There they go again rating junk POS with AAA.


Moodys hired all of those cheating teachers who pass kids to the next grade level when they can't even read the grade levels below?


Moody's Credibility sinks to Junk Status:


"As the housing market collapsed in late 2007, Moody's Investors Service, whose investment ratings were widely trusted, responded by purging analysts and executives who warned of trouble and promoting those who helped Wall Street plunge the country into its worst financial crisis since the Great Depression. A McClatchy investigation has found that Moody's punished executives who questioned why the company was risking its reputation by putting its profits ahead of providing trustworthy ratings for investment offerings."

BigDuke6's picture

AH, keep up the good chat.

You may like to see Jim Roger's thoughts on Moody's


66Sexy's picture

I wish Moody's would stop nibbling on the barrell...

just pull the trigger already. Lets do this shit.

Id fight Gandhi's picture

Pfft, these rating agencies get their marching orders from the banks and uncle sugar.

One notch downgrade Pretty much equals junk.

Ag Tex's picture

Ironically, Moody's and S&P's ratings should be downgraded to "junk".  It's a fraud!

Black Forest's picture

Heh-heh-heh . . .
Have you heard the news?
(News? What news?)
Can't afford no shoes
(Ow! Get a deal on tape)
Have you heard the news?
(News? Can't afford a paper)
Can't afford no shoes

Went to buy some cheap detergent
Some emergent nation got my load
Got my load
Got my toad
That I stowed

Well, well,
Hey lawdy mama,
Can't afford no shoes
Maybe there's a bundle of rags that I could use
Hey anybody,
Can you spare a dime
If you're really hurtin', a nickel would be fine
Hey everybody
Nothin' we can buy
Chump Hare Rama, ain't no good to try

Wah-ooh-wah-ooh WAH-WAH
Wah-ooh-wah-ooh WAH-WAH

Well, well,
Hey lawdy mama,
Can't afford no shoes
Maybe there's a bundle of rags that I could use
Hey anybody,
Can you spare a dime
If you're really hurtin', a nickel would be fine
Hey everybody
Nothin' we can buy
Chump Hare Rama, ain't no good to try



snowball777's picture

"Who cares if you're so poor you can't afford to buy a pair of Mod-a-go-go- stretch elastic pants?" - FZ

dasein211's picture

Robo is right. Sickening as fuck but he is.

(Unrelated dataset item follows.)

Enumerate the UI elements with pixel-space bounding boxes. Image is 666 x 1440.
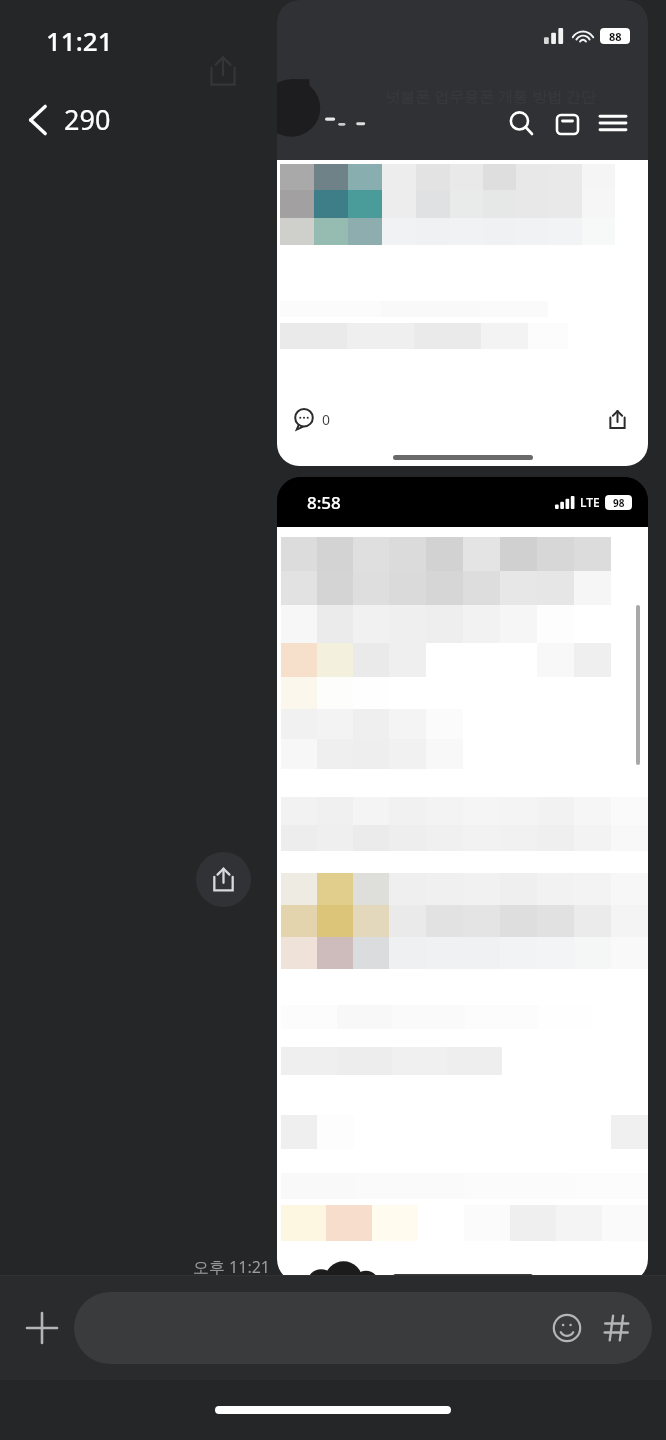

WestVillageIdiot's picture

Yep.  Robo could type up tonight's lottery numbers and still get 4 pissed off responses.  Many of his responses may seem baiting or sarcastic but they are dead on.  The big boys in charge are definitely in charge. 

Crisismode's picture



Robo has Zero Credibility on this Forum.




Until you understand that, you are defunct.

Not For Reuse's picture

eat a dick, bitch. Robo has 100x the cred you will ever have

RobotTrader's picture



Bonds traded today as if they were upgraded to AAAA

Ultra superior, gilt-edged, fiat paper, the envy of the world.


hambone's picture

This "crisis" has clearly specified that T holders will be paid above all else.  If there is to be a default, it will be on the old, the infirm, the colored, the average, the children...basically those without lobbyists and representation in DC.

Mr Lennon Hendrix's picture

It's a parlour trick.  When the US government defaults, the BIS/IMF/World Bank will swoop in and tender an agreement with the world to how the new global credit system will function.  A new fiat standard will be issued, "backed" by gold and maybe silver/platinum.  Debt/GDP ratios will be assessed.  Credit standing will be judged.  The Treasurie is making sure that when this happens the Global Banking Cartel is assured the US will "do what it takes" to play their game.

EscapeKey's picture

No way. As part of the IMF membership agreement, one's currency can specifically not be gold-backed.

They don't want to tie it to anything non-dilutable, as dilution IS the game.

Vic Vinegar's picture

Nah, Lennon has it right.

Think about way back in the day when the Fed started.  That currency was gold-backed wasn't it?  The dilution of the new currency will happen eventually, too.  It’s just that your kids and mine will be bitching about how Sasha Obama, IMF Head, has decided to take the SDR off the gold standard. 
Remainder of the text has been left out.